───── DATA EXCERPTS ─────

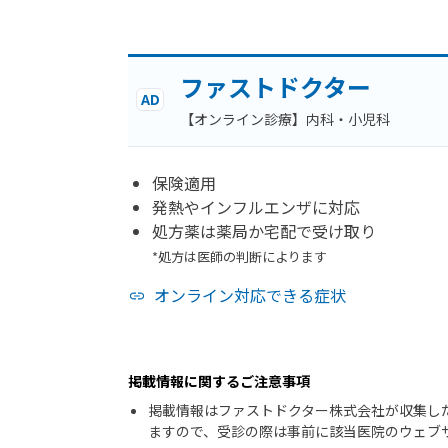
ファストドクター
AD
【オンライン診療】内科・小児科
保険適用
発熱やインフルエンザに対応
処方薬は薬局か宅配で受け取り
*処方は医師の判断によります
オンライン対応できる症状
掲載情報に関するご注意事項
掲載情報はファストドクター株式会社が収集し
ますので、受診の際は事前に該当医院のウェブ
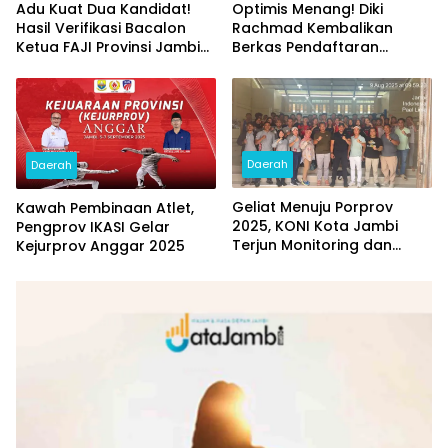
Adu Kuat Dua Kandidat!
Optimis Menang! Diki
Hasil Verifikasi Bacalon
Rachmad Kembalikan
Ketua FAJI Provinsi Jambi
Berkas Pendaftaran
Diumumkan
Bacalon Ketum FAJI
Provinsi Jambi
Daerah
Daerah
Geliat Menuju Porprov
Kawah Pembinaan Atlet,
2025, KONI Kota Jambi
Pengprov IKASI Gelar
Terjun Monitoring dan
Kejurprov Anggar 2025
Sambangi Cabor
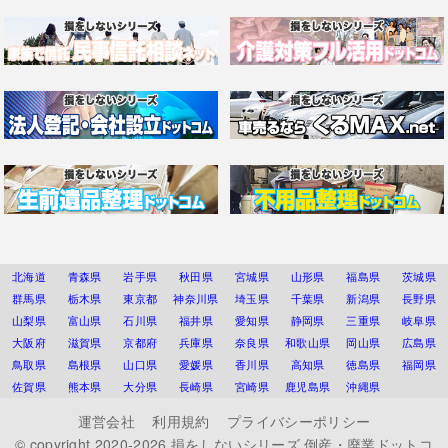
北海道
青森県
岩手県
秋田県
宮城県
山形県
福島県
茨城県
群馬県
栃木県
東京都
神奈川県
埼玉県
千葉県
新潟県
長野県
山梨県
富山県
石川県
福井県
愛知県
静岡県
三重県
岐阜県
大阪府
滋賀県
京都府
兵庫県
奈良県
和歌山県
岡山県
広島県
鳥取県
島根県
山口県
愛媛県
香川県
高知県
徳島県
福岡県
佐賀県
熊本県
大分県
長崎県
宮崎県
鹿児島県
沖縄県
運営会社
利用規約
プライバシーポリシー
© copyright 2020-2026
損をしないシリーズ 倒産・廃業ドットコ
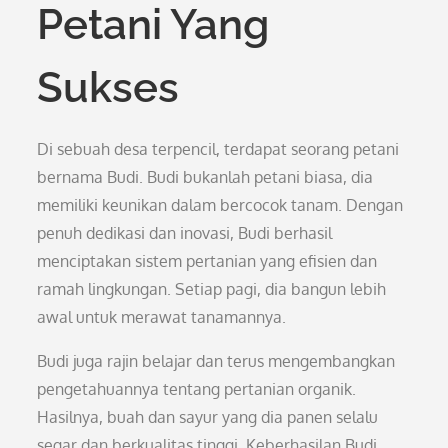
Petani Yang
Sukses
Di sebuah desa terpencil, terdapat seorang petani
bernama Budi. Budi bukanlah petani biasa, dia
memiliki keunikan dalam bercocok tanam. Dengan
penuh dedikasi dan inovasi, Budi berhasil
menciptakan sistem pertanian yang efisien dan
ramah lingkungan. Setiap pagi, dia bangun lebih
awal untuk merawat tanamannya.
Budi juga rajin belajar dan terus mengembangkan
pengetahuannya tentang pertanian organik.
Hasilnya, buah dan sayur yang dia panen selalu
segar dan berkualitas tinggi. Keberhasilan Budi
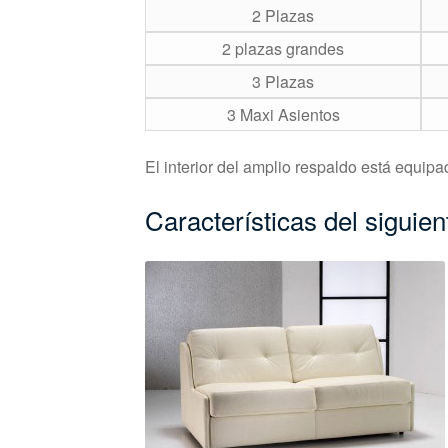
2 Plazas
2 plazas grandes
3 Plazas
3 Maxi Asientos
El interior del amplio respaldo está equi
Características del siguie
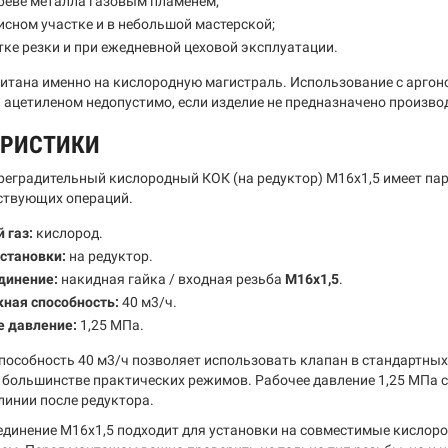
реве металла газовым пламенем;
исном участке и в небольшой мастерской;
тке резки и при ежедневной цеховой эксплуатации.
итана именно на кислородную магистраль. Использование с аргоно
 ацетиленом недопустимо, если изделие не предназначено производ
ЕРИСТИКИ
реградительный кислородный КОК (на редуктор) М16х1,5 имеет па
тствующих операций.
 газ:
кислород.
становки:
на редуктор.
динение:
накидная гайка / входная резьба
М16х1,5
.
кная способность:
40 м3/ч.
е давление:
1,25 МПа.
пособность 40 м3/ч позволяет использовать клапан в стандартных
в большинстве практических режимов. Рабочее давление 1,25 МПа 
линии после редуктора.
единение М16х1,5 подходит для установки на совместимые кисло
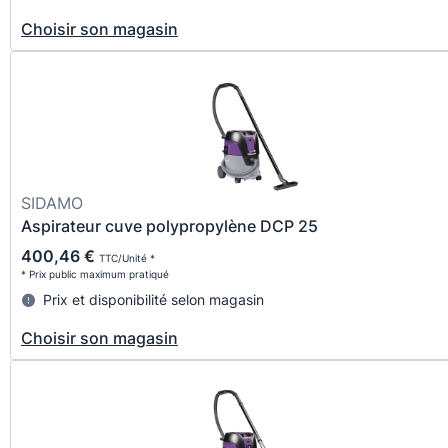
Choisir son magasin
SIDAMO
Aspirateur cuve polypropylène DCP 25
400,46 €
TTC/Unité *
* Prix public maximum pratiqué
Prix et disponibilité selon magasin
Choisir son magasin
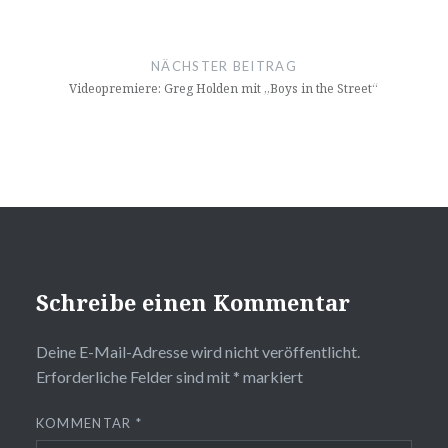
NÄCHSTER BEITRAG
Videopremiere: Greg Holden mit „Boys in the Street“
Schreibe einen Kommentar
Deine E-Mail-Adresse wird nicht veröffentlicht.
Erforderliche Felder sind mit
*
markiert
KOMMENTAR
*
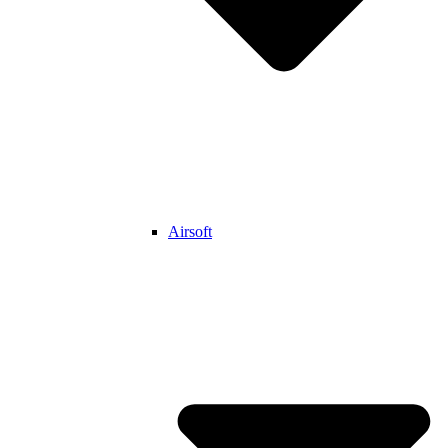
Airsoft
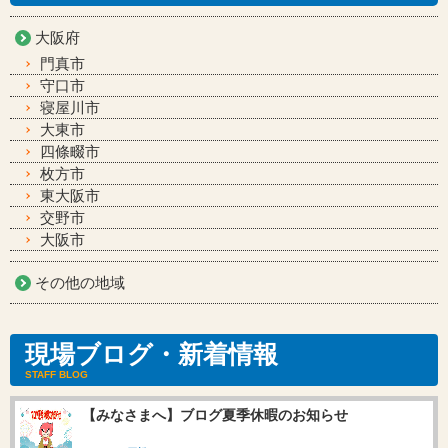
地域から選ぶ
大阪府
門真市
守口市
寝屋川市
大東市
四條畷市
枚方市
東大阪市
交野市
大阪市
その他の地域
現場ブログ・新着情報
STAFF BLOG
【みなさまへ】ブログ夏季休暇のお知らせ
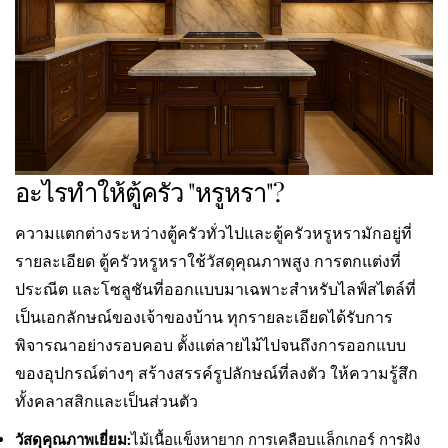
อะไรทำให้ตู้ครัว "หรูหรา"?
ความแตกต่างระหว่างตู้ครัวทั่วไปและตู้ครัวหรูหรามักอยู่ที่
รายละเอียด ตู้ครัวหรูหราใช้วัสดุคุณภาพสูง การตกแต่งที่
ประณีต และโซลูชันที่ออกแบบมาเฉพาะสำหรับไลฟ์สไตล์ที่
เป็นเอกลักษณ์ของเจ้าของบ้าน ทุกรายละเอียดได้รับการ
พิจารณาอย่างรอบคอบ ตั้งแต่ลายไม้ไปจนถึงการออกแบบ
ของอุปกรณ์ต่างๆ สร้างสรรค์รูปลักษณ์ที่ลงตัว ให้ความรู้สึก
ทั้งคลาสสิกและเป็นส่วนตัว
วัสดุคุณภาพเยี่ยม:
ไม้เนื้อแข็งหายาก การเคลือบแล็กเกอร์ การฝัง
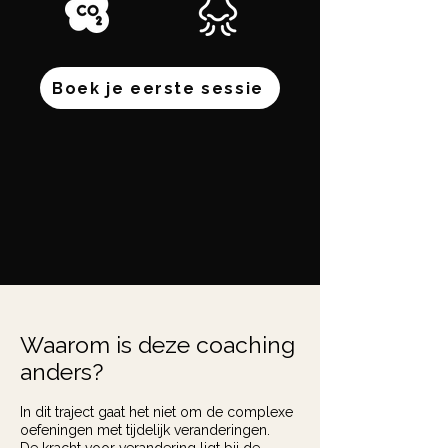
Boek je eerste sessie
Waarom is deze coaching
anders?
In dit traject gaat het niet om de complexe
oefeningen met tijdelijk veranderingen.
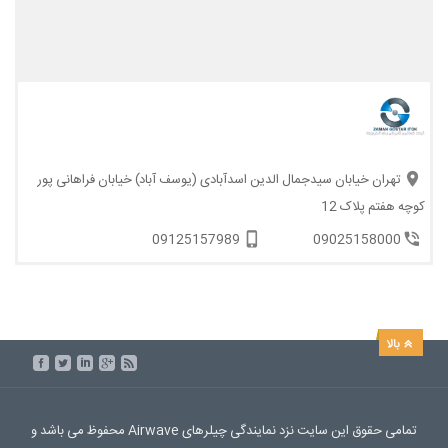
تهران خیابان سیدجمال الدین اسدآبادی (یوسف آباد) خیابان فراهانی پور
کوچه هفتم پلاک 12
09125157989
09025158000
تمامی حقوق این سایت نزد نمایندگی چیلرهای Airwave محفوظ می باشد و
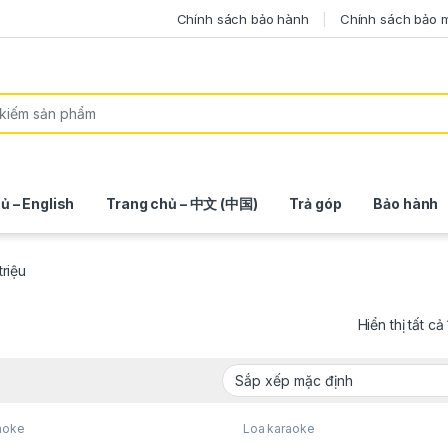
Chính sách bảo hành
Chính sách bảo 
ủ – English
Trang chủ – 中文 (中国)
Trả góp
Bảo hành
triệu
Hiển thị tất cả
aoke
Loa karaoke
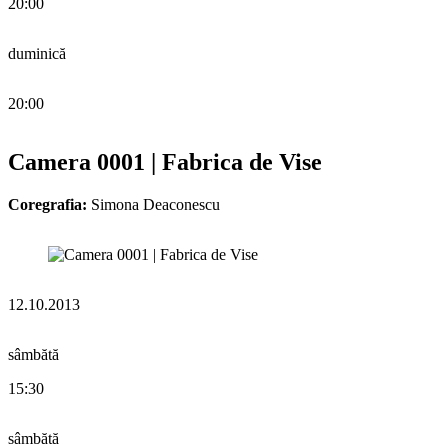
20:00
duminică
20:00
Camera 0001 | Fabrica de Vise
Coregrafia:
Simona Deaconescu
12.10.2013
sâmbătă
15:30
sâmbătă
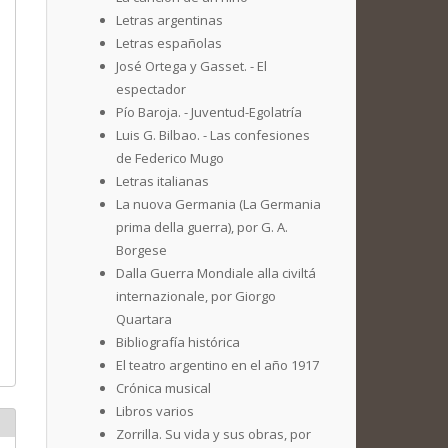
Letras argentinas
Letras españolas
José Ortega y Gasset. - El
espectador
Pío Baroja. - Juventud-Egolatría
Luis G. Bilbao. - Las confesiones
de Federico Mugo
Letras italianas
La nuova Germania (La Germania
prima della guerra), por G. A.
Borgese
Dalla Guerra Mondiale alla civiltá
internazionale, por Giorgo
Quartara
Bibliografía histórica
El teatro argentino en el año 1917
Crónica musical
Libros varios
Zorrilla. Su vida y sus obras, por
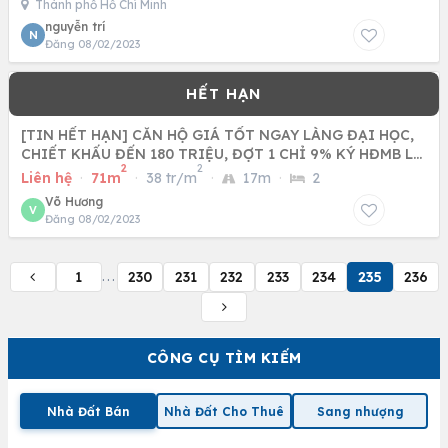
Thành phố Hồ Chí Minh
nguyễn trí
N
Đăng 08/02/2023
[TIN HẾT HẠN] CĂN HỘ GIÁ TỐT NGAY LÀNG ĐẠI HỌC,
CHIẾT KHẤU ĐẾN 180 TRIỆU, ĐỢT 1 CHỈ 9% KÝ HĐMB LH
2
2
0938938612
Liên hệ
·
71m
·
38 tr/m
·
17m
·
2
Võ Hương
V
Đăng 08/02/2023
1
230
231
232
233
234
235
236
...
CÔNG CỤ TÌM KIẾM
Nhà Đất Bán
Nhà Đất Cho Thuê
Sang nhượng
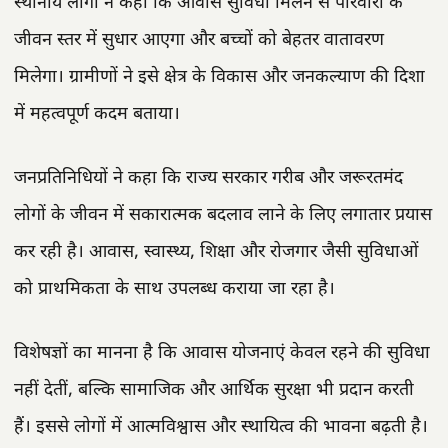
स्थानीय लोगों ने कहा कि आवास सुविधा मिलने से परिवारों के
जीवन स्तर में सुधार आएगा और बच्चों को बेहतर वातावरण
मिलेगा। ग्रामीणों ने इसे क्षेत्र के विकास और जनकल्याण की दिशा
में महत्वपूर्ण कदम बताया।
जनप्रतिनिधियों ने कहा कि राज्य सरकार गरीब और जरूरतमंद
लोगों के जीवन में सकारात्मक बदलाव लाने के लिए लगातार प्रयास
कर रही है। आवास, स्वास्थ्य, शिक्षा और रोजगार जैसी सुविधाओं
को प्राथमिकता के साथ उपलब्ध कराया जा रहा है।
विशेषज्ञों का मानना है कि आवास योजनाएं केवल रहने की सुविधा
नहीं देतीं, बल्कि सामाजिक और आर्थिक सुरक्षा भी प्रदान करती
हैं। इससे लोगों में आत्मविश्वास और स्थायित्व की भावना बढ़ती है।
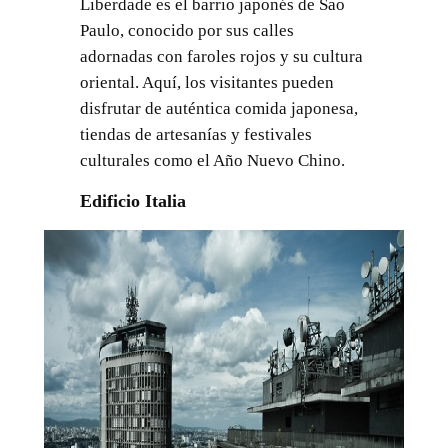
Liberdade es el barrio japonés de Sao
Paulo, conocido por sus calles
adornadas con faroles rojos y su cultura
oriental. Aquí, los visitantes pueden
disfrutar de auténtica comida japonesa,
tiendas de artesanías y festivales
culturales como el Año Nuevo Chino.
Edificio Italia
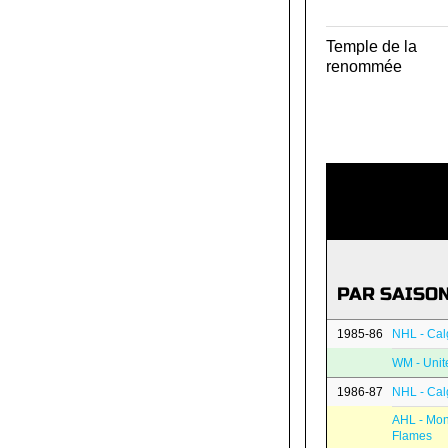
Temple de la
renommée
PAR SAISO
1985-86
NHL - Cal
WM - Unit
1986-87
NHL - Cal
AHL - Mon
Flames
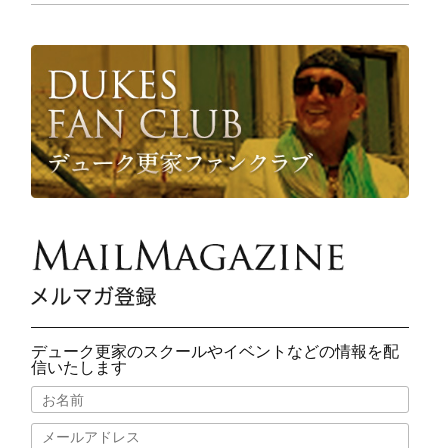
デューク更家のスクールやイベントなどの情報を配
信いたします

─────

INSTRUCTIONS TO FOLLOW: Wherever the word "Budi" occurs in the data above, copy the line it sits in.

FINISHED EXERCISE:
bernama Budi. Budi bukanlah petani biasa, dia
penuh dedikasi dan inovasi, Budi berhasil
Budi juga rajin belajar dan terus mengembangkan
segar dan berkualitas tinggi. Keberhasilan Budi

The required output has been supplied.